One of the most striking and memorable features of Budapest’s beauty is the river that flows through it – the Danube. In the sunshine its swirling currents dance with gold. At night its black velvet surface mirrors the city lights. Under dark winter skies it is moody and mysterious. Spanned by lovely old bridges and with a tranquil, wooded island at its centre, it is the stuff of movies, poetry, song and romance. It’s easy to understand how it moved Johann Strauss to compose his famous Blue Danube Waltz.
But that was in a different age, before the Danube became the busy waterway it is now. Surprisingly, before the 19th century, apart from bank to bank ferries, the Danube was not used as a means of transport or as an international trade route. With its strong currents, shifting sandbanks and unpredictable tides, it was considered too dangerous.
It was Istvan Széchenyi who recognised the Danube’s potential as a trade route and its importance to the economic growth of Pest and of Hungary. He set about lobbying Vienna for political and financial support to promote the regulation of the river from Pest to the Black Sea, to create a navigable waterway. By the 1830s when work began project Széchenyi had become a leading figure on the project. He was appointed high commissioner and supervised the works until their completion. At the same time, he travelled to Constantinople and worked tirelessly to promote Hungarian goods and produce, to open up markets and to build up trade relations on the Balkan.

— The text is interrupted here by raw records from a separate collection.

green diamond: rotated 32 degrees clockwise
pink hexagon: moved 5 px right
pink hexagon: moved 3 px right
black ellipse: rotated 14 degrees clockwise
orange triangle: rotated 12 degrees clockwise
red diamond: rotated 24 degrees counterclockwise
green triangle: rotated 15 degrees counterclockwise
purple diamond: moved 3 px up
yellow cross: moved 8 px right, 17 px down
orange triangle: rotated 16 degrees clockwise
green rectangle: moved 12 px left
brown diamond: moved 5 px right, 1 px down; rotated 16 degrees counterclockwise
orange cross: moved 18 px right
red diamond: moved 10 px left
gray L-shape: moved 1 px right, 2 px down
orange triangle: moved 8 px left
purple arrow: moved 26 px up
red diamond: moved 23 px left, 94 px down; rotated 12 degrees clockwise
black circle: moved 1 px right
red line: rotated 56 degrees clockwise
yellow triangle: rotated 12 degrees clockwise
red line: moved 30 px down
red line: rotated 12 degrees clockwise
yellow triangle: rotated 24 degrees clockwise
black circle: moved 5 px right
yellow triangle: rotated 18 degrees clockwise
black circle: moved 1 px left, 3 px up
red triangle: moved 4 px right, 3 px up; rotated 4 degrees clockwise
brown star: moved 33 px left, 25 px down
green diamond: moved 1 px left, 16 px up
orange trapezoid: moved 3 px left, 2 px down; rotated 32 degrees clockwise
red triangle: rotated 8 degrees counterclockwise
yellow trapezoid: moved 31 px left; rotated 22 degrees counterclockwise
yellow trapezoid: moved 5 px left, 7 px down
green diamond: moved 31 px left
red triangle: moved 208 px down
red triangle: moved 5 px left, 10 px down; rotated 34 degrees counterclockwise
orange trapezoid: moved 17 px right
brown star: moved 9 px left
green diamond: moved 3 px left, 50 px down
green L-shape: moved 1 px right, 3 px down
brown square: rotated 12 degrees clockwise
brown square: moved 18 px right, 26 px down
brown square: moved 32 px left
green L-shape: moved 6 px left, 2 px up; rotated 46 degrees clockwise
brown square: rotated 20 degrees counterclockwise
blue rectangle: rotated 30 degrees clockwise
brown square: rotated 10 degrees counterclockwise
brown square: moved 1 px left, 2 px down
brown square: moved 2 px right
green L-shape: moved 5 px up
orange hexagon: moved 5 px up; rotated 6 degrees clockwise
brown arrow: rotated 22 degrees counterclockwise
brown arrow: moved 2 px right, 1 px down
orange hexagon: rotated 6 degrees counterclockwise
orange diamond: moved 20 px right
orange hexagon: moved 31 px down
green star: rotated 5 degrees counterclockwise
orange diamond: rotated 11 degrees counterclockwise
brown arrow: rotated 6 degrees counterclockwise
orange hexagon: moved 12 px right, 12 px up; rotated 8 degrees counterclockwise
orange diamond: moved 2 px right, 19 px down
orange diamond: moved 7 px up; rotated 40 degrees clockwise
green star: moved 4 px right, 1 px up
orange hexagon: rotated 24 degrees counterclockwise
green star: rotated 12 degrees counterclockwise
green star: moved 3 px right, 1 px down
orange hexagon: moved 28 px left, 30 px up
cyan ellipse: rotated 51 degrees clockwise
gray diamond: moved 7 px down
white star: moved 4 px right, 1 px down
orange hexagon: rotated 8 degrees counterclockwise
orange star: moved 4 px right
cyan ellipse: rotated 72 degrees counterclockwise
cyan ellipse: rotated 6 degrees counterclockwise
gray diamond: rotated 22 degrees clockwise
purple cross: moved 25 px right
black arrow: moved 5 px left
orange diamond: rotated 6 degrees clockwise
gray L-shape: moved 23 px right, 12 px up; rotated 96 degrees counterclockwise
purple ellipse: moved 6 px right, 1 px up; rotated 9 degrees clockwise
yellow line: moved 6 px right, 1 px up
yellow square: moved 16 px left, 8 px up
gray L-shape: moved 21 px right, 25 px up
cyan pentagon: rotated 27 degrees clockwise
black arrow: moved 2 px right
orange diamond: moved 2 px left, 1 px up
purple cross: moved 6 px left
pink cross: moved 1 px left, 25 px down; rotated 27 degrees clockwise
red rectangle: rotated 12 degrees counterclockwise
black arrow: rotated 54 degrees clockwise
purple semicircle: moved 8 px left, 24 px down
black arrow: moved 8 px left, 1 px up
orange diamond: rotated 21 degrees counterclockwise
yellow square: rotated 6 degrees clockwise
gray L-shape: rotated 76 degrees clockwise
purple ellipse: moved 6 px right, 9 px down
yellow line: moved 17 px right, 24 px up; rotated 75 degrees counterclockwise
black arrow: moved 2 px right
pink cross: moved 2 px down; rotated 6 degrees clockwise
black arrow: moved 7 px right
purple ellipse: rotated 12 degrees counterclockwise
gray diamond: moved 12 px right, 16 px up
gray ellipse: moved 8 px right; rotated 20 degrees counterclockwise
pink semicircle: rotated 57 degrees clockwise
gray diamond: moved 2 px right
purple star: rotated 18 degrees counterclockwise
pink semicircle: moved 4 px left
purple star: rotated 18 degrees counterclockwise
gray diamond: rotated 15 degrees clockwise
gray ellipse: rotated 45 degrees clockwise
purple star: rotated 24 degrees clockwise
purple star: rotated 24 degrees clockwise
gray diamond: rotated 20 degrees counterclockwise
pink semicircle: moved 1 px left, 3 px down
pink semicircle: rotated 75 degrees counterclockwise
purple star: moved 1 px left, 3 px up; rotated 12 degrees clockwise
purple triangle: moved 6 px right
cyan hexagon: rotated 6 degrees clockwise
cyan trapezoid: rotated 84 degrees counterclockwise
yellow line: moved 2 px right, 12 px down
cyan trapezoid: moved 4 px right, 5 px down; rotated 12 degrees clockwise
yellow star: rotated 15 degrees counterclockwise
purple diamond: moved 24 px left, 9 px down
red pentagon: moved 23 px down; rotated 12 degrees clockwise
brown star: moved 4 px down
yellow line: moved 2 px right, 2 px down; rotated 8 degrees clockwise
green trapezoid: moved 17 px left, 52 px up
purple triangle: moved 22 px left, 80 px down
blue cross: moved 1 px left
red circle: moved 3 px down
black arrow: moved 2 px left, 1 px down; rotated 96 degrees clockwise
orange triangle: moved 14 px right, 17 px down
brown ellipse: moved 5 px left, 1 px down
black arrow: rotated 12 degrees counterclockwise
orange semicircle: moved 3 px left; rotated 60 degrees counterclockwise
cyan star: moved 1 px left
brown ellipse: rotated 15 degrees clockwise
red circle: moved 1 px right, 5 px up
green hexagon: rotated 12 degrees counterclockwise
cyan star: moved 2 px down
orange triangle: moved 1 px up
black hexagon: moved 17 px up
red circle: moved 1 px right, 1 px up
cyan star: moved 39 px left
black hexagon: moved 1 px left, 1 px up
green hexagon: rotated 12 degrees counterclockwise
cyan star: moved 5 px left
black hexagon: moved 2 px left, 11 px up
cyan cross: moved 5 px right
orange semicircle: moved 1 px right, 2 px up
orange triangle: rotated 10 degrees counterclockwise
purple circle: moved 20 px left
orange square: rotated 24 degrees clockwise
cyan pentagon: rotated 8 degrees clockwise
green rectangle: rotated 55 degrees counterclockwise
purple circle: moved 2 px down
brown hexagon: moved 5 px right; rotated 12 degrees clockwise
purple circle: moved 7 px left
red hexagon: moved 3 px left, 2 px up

Today, traffic roars along the banks of the Danube and across its bridges. Cruise ships carrying cocktail sipping passengers, tour boats blaring loud commentaries and barges loaded with cargo ride its currents up and down river. In the summer, sun-lovers bask on its beaches. But, still in cafes, bars and restaurants along its banks and in fact, all over Budapest, gypsy violins, bands and orchestras belt out the Blue Danube Waltz.